[Androgens and cardiovascular risk: A series of case report in the French and Canadian pharmacovigilance databases].
Prog Urol 2018;
28:315-321. [PMID:
29650456 DOI:
10.1016/j.purol.2018.03.005]
[Citation(s) in RCA: 0] [Impact Index Per Article: 0] [Reference Citation Analysis] [Abstract] [Key Words] [Track Full Text] [Journal Information] [Subscribe] [Scholar Register] [Received: 05/27/2017] [Revised: 11/12/2017] [Accepted: 03/16/2018] [Indexed: 11/20/2022]
Abstract
INTRODUCTION
Age-related androgenic deficiency (DALA) is a pathology that is increasingly cited in recent publications. The cardiovascular risk of testosterone is debated: present for the FDA, absent for the European Medicines Agency in 2015. Our objective was to analyze the association between androgens and vascular pathologies in adverse reactions reported in pharmacovigilance databases.
MATERIAL AND METHOD
We conducted a retrospective case series study of the French and Canadian pharmacovigilance databases for the period 2005-2015. Cases were defined as the association of the occurrence of a cardiovascular event (myocardial infarction or stroke) and the presence of testosterone in the treatment of patients.
RESULTS
Of the 10 years analyzed, 12 French cases and 6 Canadian cases (representing 13 MIs and 5 strokes) were recorded in men aged 55 years on average.

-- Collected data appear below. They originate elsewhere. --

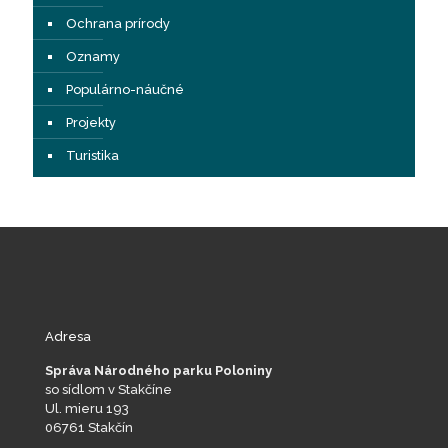
Ochrana prírody
Oznamy
Populárno-náučné
Projekty
Turistika
Adresa
Správa Národného parku Poloniny
so sídlom v Stakčíne
Ul. mieru 193
06761 Stakčín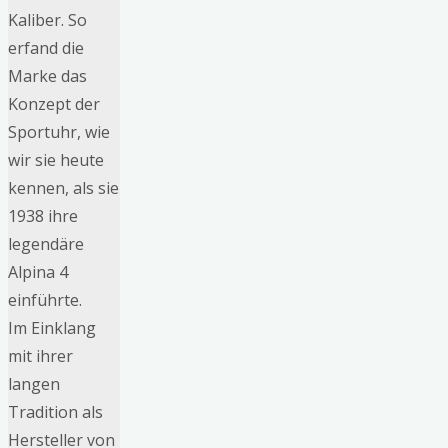
Kaliber. So
erfand die
Marke das
Konzept der
Sportuhr, wie
wir sie heute
kennen, als sie
1938 ihre
legendäre
Alpina 4
einführte.
Im Einklang
mit ihrer
langen
Tradition als
Hersteller von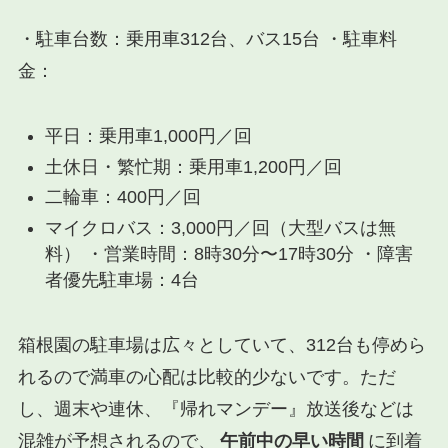
・駐車台数：乗用車312台、バス15台 ・駐車料
金：
平日：乗用車1,000円／回
土休日・繁忙期：乗用車1,200円／回
二輪車：400円／回
マイクロバス：3,000円／回（大型バスは無
料） ・営業時間：8時30分〜17時30分 ・障害
者優先駐車場：4台
箱根園の駐車場は広々としていて、312台も停めら
れるので満車の心配は比較的少ないです。ただ
し、週末や連休、『帰れマンデー』放送後などは
混雑が予想されるので、
午前中の早い時間
に到着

All were doubtful: differential diagnoses were possible (2.4 confounding conditions on average per patient) and overall cardiovascular risk was high for the majority of cases.
CONCLUSION
Our study shows a very low report of cardiovascular effects under testosterone, all doubtful. Pending further studies, it seems reasonable to consider the cardiovascular risk of patients who are candidates for hormone therapy for age-related androgen deficiency.
LEVEL OF EVIDENCE
3.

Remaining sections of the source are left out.